• **Supplied material**:
----
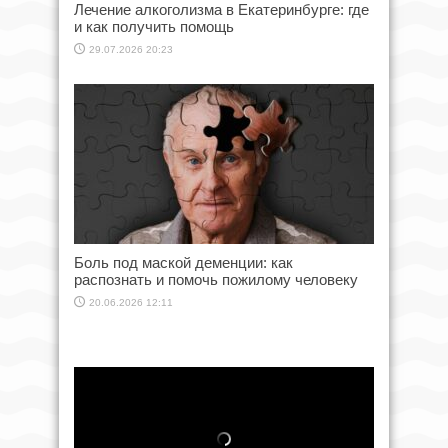
Лечение алкоголизма в Екатеринбурге: где
и как получить помощь
29.07.2026 20:23
Боль под маской деменции: как
распознать и помочь пожилому человеку
20.06.2026 12:11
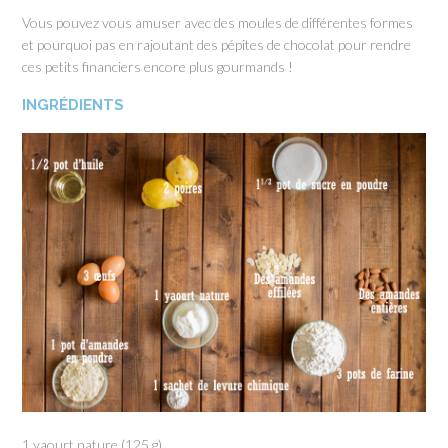
Vous pouvez vous amuser avec des moules de différentes formes
et pourquoi pas en rajoutant des pépites de chocolat pour rendre
ces petits financiers encore plus gourmands !
INGRÉDIENTS
1 yaourt nature (125 g)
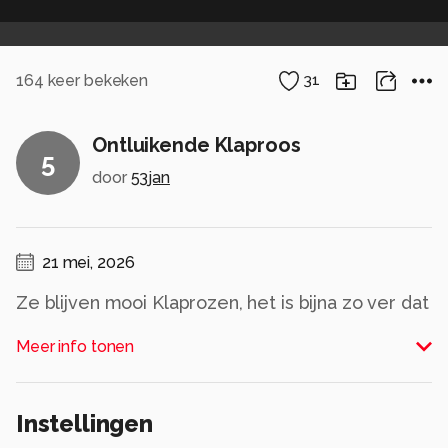
164
keer bekeken
31
Ontluikende Klaproos
5
door
53jan
21 mei, 2026
Ze blijven mooi Klaprozen, het is bijna zo ver dat
deze Klaproos in volle glorie is te bewonderen.
Meer info tonen
(Groot zien)
Iedereen bedankt voor alle reacties en
Instellingen
waarderingen bij mijn vorige upload.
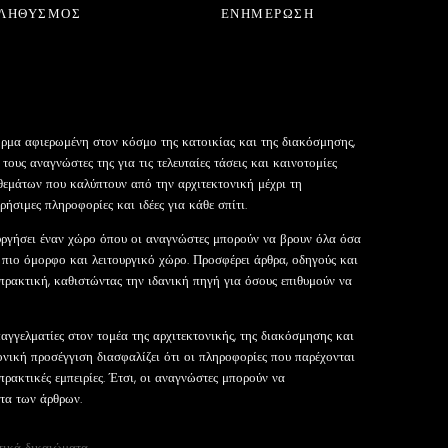
ΛΗΘΥΣΜΌΣ
ΕΝΗΜΈΡΩΣΗ
όρμα αφιερωμένη στον κόσμο της κατοικίας και της διακόσμησης,
τους αναγνώστες της για τις τελευταίες τάσεις και καινοτομίες
θεμάτων που καλύπτουν από την αρχιτεκτονική μέχρι τη
ήσιμες πληροφορίες και ιδέες για κάθε σπίτι.
ουργήσει έναν χώρο όπου οι αναγνώστες μπορούν να βρουν όλα όσα
ν πιο όμορφο και λειτουργικό χώρο. Προσφέρει άρθρα, οδηγούς και
πρακτική, καθιστώντας την ιδανική πηγή για όσους επιθυμούν να
αγγελματίες στον τομέα της αρχιτεκτονικής, της διακόσμησης και
ονική προσέγγιση διασφαλίζει ότι οι πληροφορίες που παρέχονται
 πρακτικές εμπειρίες. Έτσι, οι αναγνώστες μπορούν να
ητα των άρθρων.
τικά δικαιώματα.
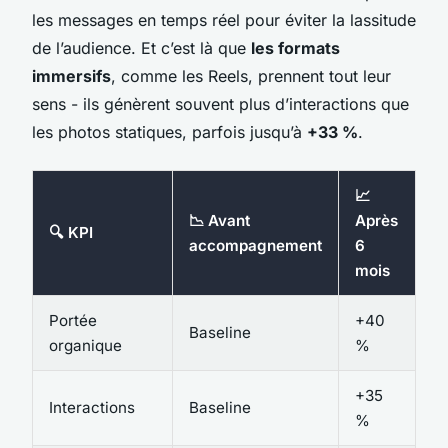
les messages en temps réel pour éviter la lassitude
de l’audience. Et c’est là que
les formats
immersifs
, comme les Reels, prennent tout leur
sens - ils génèrent souvent plus d’interactions que
les photos statiques, parfois jusqu’à
+33 %
.
📈
📉 Avant
Après
🔍 KPI
accompagnement
6
mois
Portée
+40
Baseline
organique
%
+35
Interactions
Baseline
%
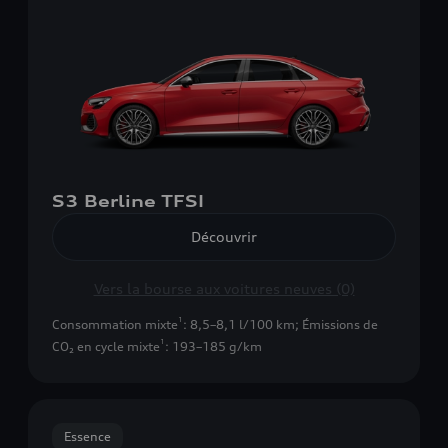
S3 Berline TFSI
Découvrir
Vers la bourse aux voitures neuves (0)
1
Consommation mixte
: 8,5–8,1 l/100 km
;
Émissions de
1
CO₂ en cycle mixte
: 193–185 g/km
Essence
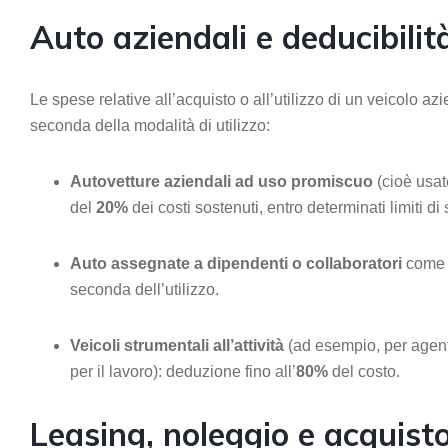
Auto aziendali e deducibilit
Le spese relative all’acquisto o all’utilizzo di un veicolo 
seconda della modalità di utilizzo:
Autovetture aziendali ad uso promiscuo
(cioè usat
del
20%
dei costi sostenuti, entro determinati limiti di
Auto assegnate a dipendenti o collaboratori
come f
seconda dell’utilizzo.
Veicoli strumentali all’attività
(ad esempio, per agent
per il lavoro): deduzione fino all’
80%
del costo.
Leasing, noleggio e acquisto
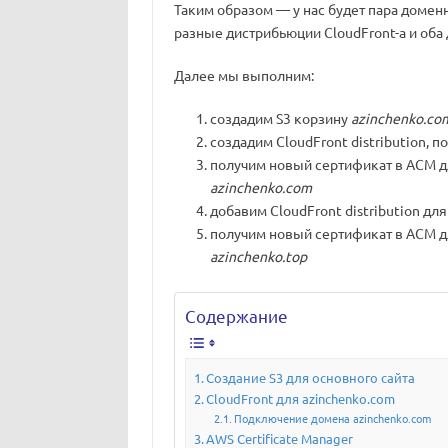
Таким образом — у нас будет пара домен
разные дистрибьюции CloudFront-а и оба 
Далее мы выполним:
создадим S3 корзину
azinchenko.co
создадим CloudFront distribution, 
получим новый сертификат в ACM 
azinchenko.com
добавим CloudFront distribution дл
получим новый сертификат в ACM 
azinchenko.top
Содержание
Создание S3 для основного сайта
CloudFront для azinchenko.com
Подключение домена azinchenko.com
AWS Certificate Manager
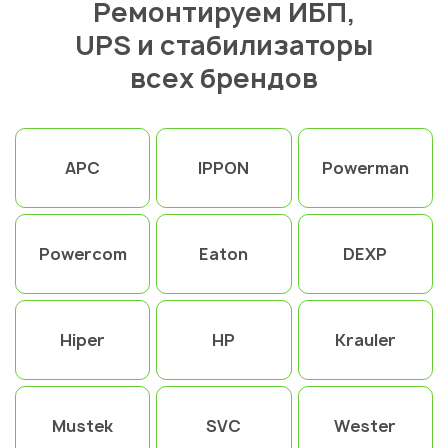
Ремонтируем ИБП,
UPS и стабилизаторы
всех брендов
APC
IPPON
Powerman
Powercom
Eaton
DEXP
Hiper
HP
Krauler
Mustek
SVC
Wester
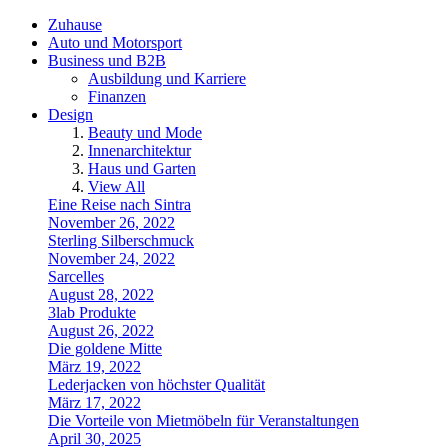
Zuhause
Auto und Motorsport
Business und B2B
Ausbildung und Karriere
Finanzen
Design
Beauty und Mode
Innenarchitektur
Haus und Garten
View All
Eine Reise nach Sintra
November 26, 2022
Sterling Silberschmuck
November 24, 2022
Sarcelles
August 28, 2022
3lab Produkte
August 26, 2022
Die goldene Mitte
März 19, 2022
Lederjacken von höchster Qualität
März 17, 2022
Die Vorteile von Mietmöbeln für Veranstaltungen
April 30, 2025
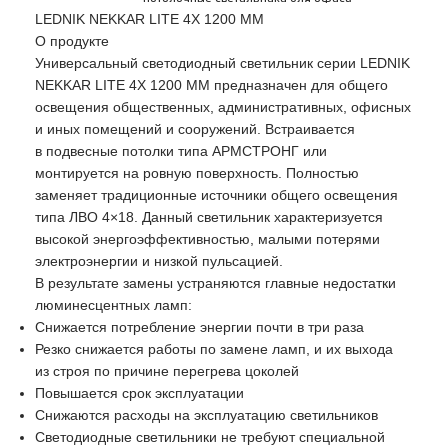
LEDNIK NEKKAR LITE 4X 1200 ММ
О продукте
Универсальный светодиодный светильник серии LEDNIK
NEKKAR LITE 4X 1200 ММ
предназначен для общего
освещения общественных, административных, офисных
и иных помещений и сооружений. Встраивается
в подвесные потолки типа АРМСТРОНГ или
монтируется на ровную поверхность. Полностью
заменяет традиционные источники общего освещения
типа ЛВО 4×18. Данный светильник характеризуется
высокой энергоэффективностью, малыми потерями
электроэнергии и низкой пульсацией.
В результате замены устраняются главные недостатки
люминесцентных ламп:
Снижается потребление энергии почти в три раза
Резко снижается работы по замене ламп, и их выхода
из строя по причине перегрева цоколей
Повышается срок эксплуатации
Снижаются расходы на эксплуатацию светильников
Светодиодные светильники не требуют специальной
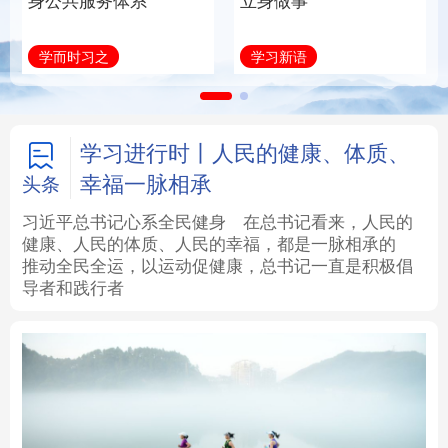
身公共服务体系
立身做事
法律
中央文件
金融
汽车
学而时习之
学习新语
食品
人居
信息化
数字经济
学术中国
乡村振兴
银龄
溯源中国
学习进行时丨人民的健康、体质、
幸福一脉相承
头条
城市
旅游
能源
会展
习近平总书记心系全民健身
在总书记看来，人民的
健康、人民的体质、人民的幸福，都是一脉相承的
彩票
娱乐
时尚
悦读
推动全民全运，以运动促健康，总书记一直是积极倡
导者和践行者
公益
一带一路
亚太网
上市公司
文化产业
地方频道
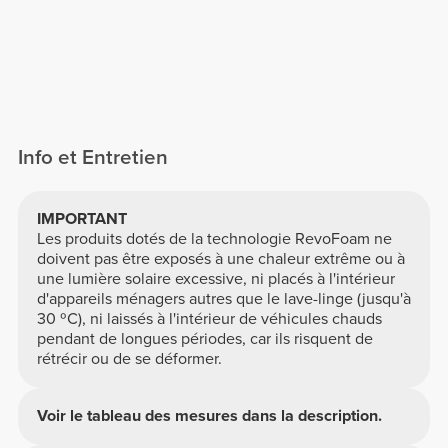
Info et Entretien
IMPORTANT
Les produits dotés de la technologie RevoFoam ne
doivent pas être exposés à une chaleur extrême ou à
une lumière solaire excessive, ni placés à l'intérieur
d'appareils ménagers autres que le lave-linge (jusqu'à
30 ºC), ni laissés à l'intérieur de véhicules chauds
pendant de longues périodes, car ils risquent de
rétrécir ou de se déformer.
Voir le tableau des mesures dans la description.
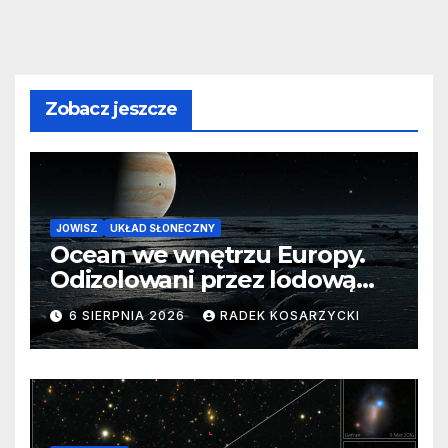
Zobacz jeszcze
JOWISZ
UKŁAD SŁONECZNY
Ocean we wnętrzu Europy.
Odizolowani przez lodową
barierę
6 SIERPNIA 2026
RADEK KOSARZYCKI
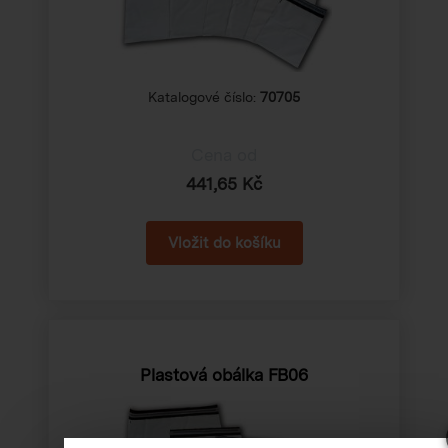
Katalogové číslo:
70705
Cena od
441,65 Kč
Plastová obálka FB06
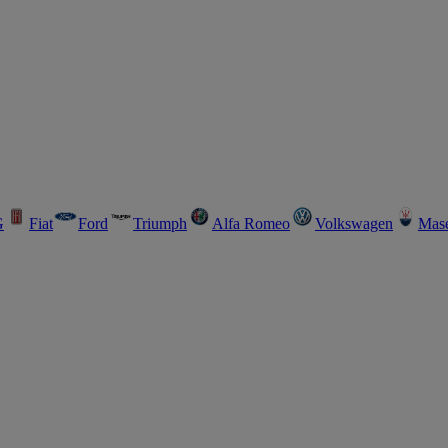
G
Fiat
Ford
Triumph
Alfa Romeo
Volkswagen
Mase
----
• **Work to complete**: Taking the records above as input, show every line in which the word "acquisto" is present.

• **Task answer**:
Le spese relative all’acquisto o all’utilizzo di un veicolo 
Leasing, noleggio e acquisto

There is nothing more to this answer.